According to US Department of Commerce (DOC) estimates, online sales represent a minuscule percentage of overall retail sales. In 2007, only 3.2% of total retail sales took place on the Internet.

Of course, large categories where e-commerce has hardly made a dent—such as autos, gasoline and groceries—skew the results.








The DOC data illuminates a seasonal trend: Online sales penetration is greatest in Q4. A likely reason for this is that the benefits of e-commerce—convenience, broad selection, cost savings, free shipping and avoiding crowded malls—shine brightly during the holiday shopping season.

Forrester Research used its own proprietary formula in May to estimate that e-commerce will represent 7% of retail industry sales in 2008.

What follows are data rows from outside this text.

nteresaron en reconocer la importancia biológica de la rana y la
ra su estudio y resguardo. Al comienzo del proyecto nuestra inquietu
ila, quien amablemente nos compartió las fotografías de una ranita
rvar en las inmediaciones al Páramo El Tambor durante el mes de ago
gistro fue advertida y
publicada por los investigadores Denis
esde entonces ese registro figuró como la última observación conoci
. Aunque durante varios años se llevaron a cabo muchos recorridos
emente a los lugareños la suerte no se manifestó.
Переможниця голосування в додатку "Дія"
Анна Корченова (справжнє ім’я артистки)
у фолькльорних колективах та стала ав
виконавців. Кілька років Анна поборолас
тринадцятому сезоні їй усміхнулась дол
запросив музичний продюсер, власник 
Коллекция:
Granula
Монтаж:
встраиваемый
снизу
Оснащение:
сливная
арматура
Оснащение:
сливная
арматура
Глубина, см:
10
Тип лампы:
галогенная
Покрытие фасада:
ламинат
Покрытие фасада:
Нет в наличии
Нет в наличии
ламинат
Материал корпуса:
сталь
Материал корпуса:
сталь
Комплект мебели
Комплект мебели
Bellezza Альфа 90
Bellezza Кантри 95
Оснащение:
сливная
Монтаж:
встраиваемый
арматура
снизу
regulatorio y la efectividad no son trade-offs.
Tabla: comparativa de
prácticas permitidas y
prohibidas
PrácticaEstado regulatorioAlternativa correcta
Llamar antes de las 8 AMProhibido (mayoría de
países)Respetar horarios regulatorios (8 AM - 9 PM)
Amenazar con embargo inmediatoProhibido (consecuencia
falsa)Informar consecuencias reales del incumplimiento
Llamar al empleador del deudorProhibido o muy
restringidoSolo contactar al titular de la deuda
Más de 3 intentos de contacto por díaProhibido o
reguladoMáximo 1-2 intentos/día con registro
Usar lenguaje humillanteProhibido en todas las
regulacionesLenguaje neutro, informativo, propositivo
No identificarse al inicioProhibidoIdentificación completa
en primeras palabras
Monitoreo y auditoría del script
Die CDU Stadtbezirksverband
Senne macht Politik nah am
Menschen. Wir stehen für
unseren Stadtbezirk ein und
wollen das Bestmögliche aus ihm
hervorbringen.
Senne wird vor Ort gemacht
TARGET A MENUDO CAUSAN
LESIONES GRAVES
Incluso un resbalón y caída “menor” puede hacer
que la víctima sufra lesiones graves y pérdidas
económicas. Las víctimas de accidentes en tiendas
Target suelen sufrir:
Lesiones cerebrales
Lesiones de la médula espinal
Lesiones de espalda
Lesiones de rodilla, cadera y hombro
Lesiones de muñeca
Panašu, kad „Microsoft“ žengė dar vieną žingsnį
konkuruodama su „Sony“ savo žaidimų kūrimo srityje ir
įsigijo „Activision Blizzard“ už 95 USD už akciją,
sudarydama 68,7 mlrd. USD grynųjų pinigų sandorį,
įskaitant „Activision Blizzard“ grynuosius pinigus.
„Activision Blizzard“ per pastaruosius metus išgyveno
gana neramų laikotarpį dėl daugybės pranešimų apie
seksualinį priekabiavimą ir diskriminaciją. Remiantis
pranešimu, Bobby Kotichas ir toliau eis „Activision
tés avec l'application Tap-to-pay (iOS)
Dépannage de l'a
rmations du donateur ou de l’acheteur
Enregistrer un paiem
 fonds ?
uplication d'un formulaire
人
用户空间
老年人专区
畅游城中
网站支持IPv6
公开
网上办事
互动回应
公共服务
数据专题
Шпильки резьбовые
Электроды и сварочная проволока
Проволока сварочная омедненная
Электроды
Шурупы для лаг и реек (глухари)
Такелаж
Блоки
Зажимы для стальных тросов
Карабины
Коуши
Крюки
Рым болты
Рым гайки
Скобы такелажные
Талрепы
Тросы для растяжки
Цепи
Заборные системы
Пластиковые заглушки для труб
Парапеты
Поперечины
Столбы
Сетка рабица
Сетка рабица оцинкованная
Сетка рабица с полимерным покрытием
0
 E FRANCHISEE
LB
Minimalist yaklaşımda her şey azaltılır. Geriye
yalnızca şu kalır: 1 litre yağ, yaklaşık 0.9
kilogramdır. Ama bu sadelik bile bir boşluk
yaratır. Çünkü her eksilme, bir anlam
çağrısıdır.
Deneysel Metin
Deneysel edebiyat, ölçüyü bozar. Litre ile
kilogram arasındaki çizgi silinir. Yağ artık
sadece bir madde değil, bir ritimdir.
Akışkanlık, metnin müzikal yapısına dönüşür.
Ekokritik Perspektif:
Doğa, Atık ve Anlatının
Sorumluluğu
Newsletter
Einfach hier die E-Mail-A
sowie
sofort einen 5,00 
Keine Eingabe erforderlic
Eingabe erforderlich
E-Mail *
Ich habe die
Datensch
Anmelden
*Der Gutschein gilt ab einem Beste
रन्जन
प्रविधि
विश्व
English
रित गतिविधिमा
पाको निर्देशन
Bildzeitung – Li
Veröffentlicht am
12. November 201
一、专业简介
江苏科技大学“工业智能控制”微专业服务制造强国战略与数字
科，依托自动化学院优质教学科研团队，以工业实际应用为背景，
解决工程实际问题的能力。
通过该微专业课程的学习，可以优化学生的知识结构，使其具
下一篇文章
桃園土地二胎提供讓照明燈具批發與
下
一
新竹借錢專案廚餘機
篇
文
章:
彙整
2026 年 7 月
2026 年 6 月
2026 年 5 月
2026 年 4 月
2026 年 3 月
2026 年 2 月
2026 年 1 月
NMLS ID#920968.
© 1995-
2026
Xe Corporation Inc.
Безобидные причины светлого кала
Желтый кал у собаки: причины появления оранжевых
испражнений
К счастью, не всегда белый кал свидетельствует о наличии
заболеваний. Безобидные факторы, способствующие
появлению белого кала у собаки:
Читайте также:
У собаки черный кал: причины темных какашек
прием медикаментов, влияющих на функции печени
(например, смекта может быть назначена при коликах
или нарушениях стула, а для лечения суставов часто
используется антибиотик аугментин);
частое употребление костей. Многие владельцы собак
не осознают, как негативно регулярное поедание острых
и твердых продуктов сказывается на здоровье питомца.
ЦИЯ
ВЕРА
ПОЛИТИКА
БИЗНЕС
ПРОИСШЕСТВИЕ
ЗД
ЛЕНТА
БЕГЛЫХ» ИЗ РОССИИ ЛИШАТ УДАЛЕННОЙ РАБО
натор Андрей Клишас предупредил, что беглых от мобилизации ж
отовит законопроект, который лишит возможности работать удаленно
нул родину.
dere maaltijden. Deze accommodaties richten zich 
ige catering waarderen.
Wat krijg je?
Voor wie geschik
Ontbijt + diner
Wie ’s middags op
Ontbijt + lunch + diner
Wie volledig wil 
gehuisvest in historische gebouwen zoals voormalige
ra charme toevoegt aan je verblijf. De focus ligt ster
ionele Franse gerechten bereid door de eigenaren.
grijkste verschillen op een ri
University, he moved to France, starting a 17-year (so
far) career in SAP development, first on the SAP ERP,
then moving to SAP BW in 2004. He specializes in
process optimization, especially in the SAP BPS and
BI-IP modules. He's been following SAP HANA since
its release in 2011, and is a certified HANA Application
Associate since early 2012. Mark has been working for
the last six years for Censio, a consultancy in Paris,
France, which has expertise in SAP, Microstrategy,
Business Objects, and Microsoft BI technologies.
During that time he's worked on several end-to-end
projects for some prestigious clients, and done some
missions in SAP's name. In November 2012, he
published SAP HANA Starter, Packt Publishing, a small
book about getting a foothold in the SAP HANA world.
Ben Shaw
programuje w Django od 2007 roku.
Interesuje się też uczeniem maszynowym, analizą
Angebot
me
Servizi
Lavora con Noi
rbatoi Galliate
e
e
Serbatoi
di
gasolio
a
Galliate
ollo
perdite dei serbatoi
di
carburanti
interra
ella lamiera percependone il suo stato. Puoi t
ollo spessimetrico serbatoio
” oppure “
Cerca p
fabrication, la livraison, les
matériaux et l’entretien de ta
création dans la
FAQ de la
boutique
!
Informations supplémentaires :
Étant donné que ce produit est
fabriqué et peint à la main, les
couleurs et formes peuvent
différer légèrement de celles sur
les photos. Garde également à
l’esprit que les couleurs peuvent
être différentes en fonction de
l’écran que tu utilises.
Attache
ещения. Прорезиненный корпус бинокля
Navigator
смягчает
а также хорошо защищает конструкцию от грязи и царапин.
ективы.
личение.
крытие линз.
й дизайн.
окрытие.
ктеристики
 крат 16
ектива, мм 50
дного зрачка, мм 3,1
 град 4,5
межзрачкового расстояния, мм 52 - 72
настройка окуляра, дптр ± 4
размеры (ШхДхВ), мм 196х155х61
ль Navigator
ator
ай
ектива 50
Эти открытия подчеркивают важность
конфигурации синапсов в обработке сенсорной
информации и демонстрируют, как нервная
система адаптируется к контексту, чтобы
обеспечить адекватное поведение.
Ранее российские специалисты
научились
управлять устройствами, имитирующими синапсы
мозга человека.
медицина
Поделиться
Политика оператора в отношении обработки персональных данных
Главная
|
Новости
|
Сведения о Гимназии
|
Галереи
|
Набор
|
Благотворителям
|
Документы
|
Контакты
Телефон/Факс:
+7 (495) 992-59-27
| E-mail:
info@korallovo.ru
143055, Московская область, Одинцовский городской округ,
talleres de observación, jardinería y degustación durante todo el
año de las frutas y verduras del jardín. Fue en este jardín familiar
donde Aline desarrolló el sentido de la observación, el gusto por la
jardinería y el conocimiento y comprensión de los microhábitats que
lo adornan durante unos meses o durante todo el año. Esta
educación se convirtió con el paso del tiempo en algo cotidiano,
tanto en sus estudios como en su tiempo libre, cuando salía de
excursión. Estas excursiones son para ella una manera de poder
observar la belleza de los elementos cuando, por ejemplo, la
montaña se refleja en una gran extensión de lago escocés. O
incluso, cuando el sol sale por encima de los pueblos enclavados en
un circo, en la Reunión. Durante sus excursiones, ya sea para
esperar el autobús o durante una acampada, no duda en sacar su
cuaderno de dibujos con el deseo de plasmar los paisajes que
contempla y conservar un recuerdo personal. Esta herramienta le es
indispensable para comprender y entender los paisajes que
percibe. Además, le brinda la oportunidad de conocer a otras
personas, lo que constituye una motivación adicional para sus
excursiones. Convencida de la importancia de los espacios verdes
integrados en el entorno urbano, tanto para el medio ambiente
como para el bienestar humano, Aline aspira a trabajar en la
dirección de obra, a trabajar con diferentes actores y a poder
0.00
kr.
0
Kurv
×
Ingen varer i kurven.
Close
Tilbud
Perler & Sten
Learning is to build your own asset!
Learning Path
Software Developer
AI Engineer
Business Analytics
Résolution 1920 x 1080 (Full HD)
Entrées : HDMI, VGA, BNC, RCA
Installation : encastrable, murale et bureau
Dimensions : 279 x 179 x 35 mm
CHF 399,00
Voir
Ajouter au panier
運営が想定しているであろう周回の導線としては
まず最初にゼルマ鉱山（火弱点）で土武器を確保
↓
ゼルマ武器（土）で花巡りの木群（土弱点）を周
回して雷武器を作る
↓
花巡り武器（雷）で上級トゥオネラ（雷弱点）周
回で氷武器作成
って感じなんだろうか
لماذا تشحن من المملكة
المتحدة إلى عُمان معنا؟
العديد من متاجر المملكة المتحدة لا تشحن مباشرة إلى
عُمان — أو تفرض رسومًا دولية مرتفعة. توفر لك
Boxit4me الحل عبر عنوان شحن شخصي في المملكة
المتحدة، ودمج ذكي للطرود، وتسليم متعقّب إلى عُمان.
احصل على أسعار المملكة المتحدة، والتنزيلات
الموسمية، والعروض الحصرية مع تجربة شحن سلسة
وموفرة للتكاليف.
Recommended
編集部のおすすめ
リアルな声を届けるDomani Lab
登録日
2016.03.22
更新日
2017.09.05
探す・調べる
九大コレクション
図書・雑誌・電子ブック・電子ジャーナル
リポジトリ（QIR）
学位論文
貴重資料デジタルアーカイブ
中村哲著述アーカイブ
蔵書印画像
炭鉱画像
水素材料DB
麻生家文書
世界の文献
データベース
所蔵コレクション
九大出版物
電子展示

Even some of the categories with online sales penetration rates that exceed the industry’s 7% rate still have strong growth potential. Forrester estimated that 20% of consumer electronics sales will take place online this year. Other Forrester data showed that online sales in this large category could grow to 29% of total sales by 2012.

Moreover, some of the least-penetrated categories such as auto/auto parts (2% penetration) and food, beverage and grocery (1% penetration) nevertheless generate respectable online sales.

Take groceries, for example. Many of the early problems that plagued online grocers are being addressed today through innovative business models. In this light, the fact that most groceries are still sold offline could be viewed as an opportunity for online food merchants who can figure out how to lure customers from physical stores.